In a February 20 report to prevent future deaths, assistant coroner for Cheshire Elizabeth Wheeler examined the circumstances that led to Alan Crabtree’s death from methotrexate-induced pancytopenia at the age of 84 on March 1 last year.
Mr Crabtree died 11 days after being admitted to Macclesfield Hospital with “idiosyncratic” side effects from the drug, which he was prescribed to treat “ongoing rheumatoid issues”.
Ms Wheeler found that the Share Care Protocol developed by Greater Manchester Medicines Management Group (GMMMG) in 2017 and still in use today “does not reflect current practice” around recommended starting doses for and titration of methotrexate in rheumatological patients. The protocol was due to be renewed in October 2020.

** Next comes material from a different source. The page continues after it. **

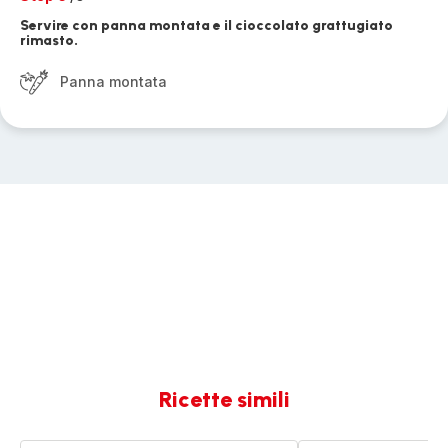
Servire con panna montata e il cioccolato grattugiato
rimasto.
Panna montata
Ricette simili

The assistant coroner also noted that Mr Crabtree’s family had initially brought him to a local community pharmacy to seek advice for his symptoms of sore throat, mouth ulcers and difficulty swallowing.
Ms Wheeler found that the 2017 guidelines state methotrexate patients should “seek medical attention” if they develop symptoms of a blood disorder, which she described as “ambiguous” and not in line with Arthritis UK’s recommendation that patients should inform “their doctor or nurse specialist” if they experience symptoms like sore throat and mouth sores.

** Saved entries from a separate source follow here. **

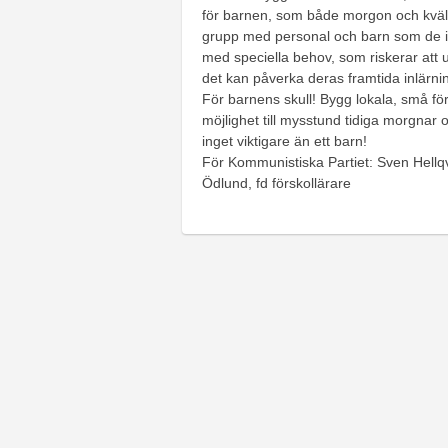
för barnen, som både morgon och kväll,
grupp med personal och barn som de int
med speciella behov, som riskerar att ut
det kan påverka deras framtida inlärn
För barnens skull! Bygg lokala, små för
möjlighet till mysstund tidiga morgnar 
inget viktigare än ett barn!
För Kommunistiska Partiet: Sven Hellqvi
Ödlund, fd förskollärare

She wrote: “Since [2017], the Pharmacy First scheme has come into effect.
“The guidance therefore does not reflect the changes in the relevant responsibilities between secondary care, GPs and community pharmacists leading to ambiguity as to what type of healthcare professional a patient should consult and potentially fatal delay in ceasing methotrexate or commencing treatment for toxicity for the same.”
GMMMG is required to respond to the coroner’s report by April 17.